Den Störungsmelder lese ich regelmäßig, mit gutem Grund: dort sind immer wieder spannende und interessante Diskussionsansätze zu finden. Aktuell ist dort gerade ein Interview mit Althistoriker Prof. Dr. Egon Flaig zu finden, der wegen eines wissenschaftlichen Aufsatzes Beifall von der rechten Seite bekam, sich von dieser jedoch nicht vereinnahmen lassen will. Sehr, sehr lesenswert.
ENDSTATION RECHTS.: Hätte also die Linke nach Ihrer Meinung aus der „deutschen“ eine “humanistische Leitkultur” machen müssen?
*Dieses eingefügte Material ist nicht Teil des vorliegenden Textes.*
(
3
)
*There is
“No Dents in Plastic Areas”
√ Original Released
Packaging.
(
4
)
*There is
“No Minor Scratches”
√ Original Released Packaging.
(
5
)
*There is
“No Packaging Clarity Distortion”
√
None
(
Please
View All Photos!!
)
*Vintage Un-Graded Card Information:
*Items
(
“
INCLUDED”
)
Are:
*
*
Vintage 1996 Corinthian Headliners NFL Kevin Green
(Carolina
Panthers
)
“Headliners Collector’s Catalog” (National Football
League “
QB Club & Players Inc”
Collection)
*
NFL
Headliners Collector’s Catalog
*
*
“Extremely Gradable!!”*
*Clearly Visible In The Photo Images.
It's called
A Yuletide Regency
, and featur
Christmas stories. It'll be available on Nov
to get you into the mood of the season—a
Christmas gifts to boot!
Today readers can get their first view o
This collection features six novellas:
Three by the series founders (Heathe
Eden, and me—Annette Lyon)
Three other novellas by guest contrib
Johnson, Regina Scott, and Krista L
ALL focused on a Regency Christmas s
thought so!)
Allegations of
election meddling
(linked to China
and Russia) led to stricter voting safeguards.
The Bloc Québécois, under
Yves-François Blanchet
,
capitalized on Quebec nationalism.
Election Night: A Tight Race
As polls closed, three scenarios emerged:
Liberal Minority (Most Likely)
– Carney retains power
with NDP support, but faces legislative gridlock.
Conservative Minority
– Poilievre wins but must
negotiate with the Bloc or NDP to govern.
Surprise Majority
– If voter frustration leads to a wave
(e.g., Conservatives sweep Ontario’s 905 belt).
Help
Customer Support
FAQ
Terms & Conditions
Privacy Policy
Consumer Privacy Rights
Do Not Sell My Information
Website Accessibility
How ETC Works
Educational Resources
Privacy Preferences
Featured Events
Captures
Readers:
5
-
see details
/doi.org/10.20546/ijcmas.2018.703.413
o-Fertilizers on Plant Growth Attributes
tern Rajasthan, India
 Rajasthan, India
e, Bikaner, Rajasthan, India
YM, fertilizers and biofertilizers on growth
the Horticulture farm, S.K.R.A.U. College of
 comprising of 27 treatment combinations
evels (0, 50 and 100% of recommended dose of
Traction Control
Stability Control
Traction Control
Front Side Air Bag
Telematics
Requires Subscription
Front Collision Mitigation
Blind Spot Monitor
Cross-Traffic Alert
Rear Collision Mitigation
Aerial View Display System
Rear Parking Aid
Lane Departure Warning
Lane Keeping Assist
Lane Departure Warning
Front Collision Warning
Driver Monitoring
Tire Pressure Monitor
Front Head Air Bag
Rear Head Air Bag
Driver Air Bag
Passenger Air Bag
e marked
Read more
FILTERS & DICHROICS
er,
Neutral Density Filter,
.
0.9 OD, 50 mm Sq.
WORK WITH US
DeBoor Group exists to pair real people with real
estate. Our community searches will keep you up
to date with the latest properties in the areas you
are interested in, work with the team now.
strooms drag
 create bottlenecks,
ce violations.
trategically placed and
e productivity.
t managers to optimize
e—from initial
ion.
Prof. Flaig: Das wäre sinnvoll gewesen. Stattdessen hat sie dem Kulturrelativismus gehuldigt. Der Relativismus erweckt dabei zunächst den Eindruck der Vielfalt und der Toleranz: Alle Kulturen und kulturellen Ausdrücke sind angeblich gleich viel wert und gleichberechtigt. Aber damit geraten wir genau in das oben angesprochene Dilemma: Wenn das auf alle zutreffen soll, dann natürlich auch auf menschenrechts-feindliche Strömungen, Religionen und Bewegungen. Wenn es keine unverrückbaren ethischen Normen gibt, die für alle gelten, wenn alles erlaubt ist, dann kann auch niemand mehr sinnvoll gegen den Nationalsozialismus argumentieren. Und was gibt es Blamableres, als dass die Linke keinerlei Argumente mehr gegen Nazis hat, weil ihr ihre eigenen ethischen Kriterien abhanden gekommen sind – durch eine radikale ‚Toleranz’, die grundsätzlich kultur-relativistisch und somit menschenrechtsfeindlich ist?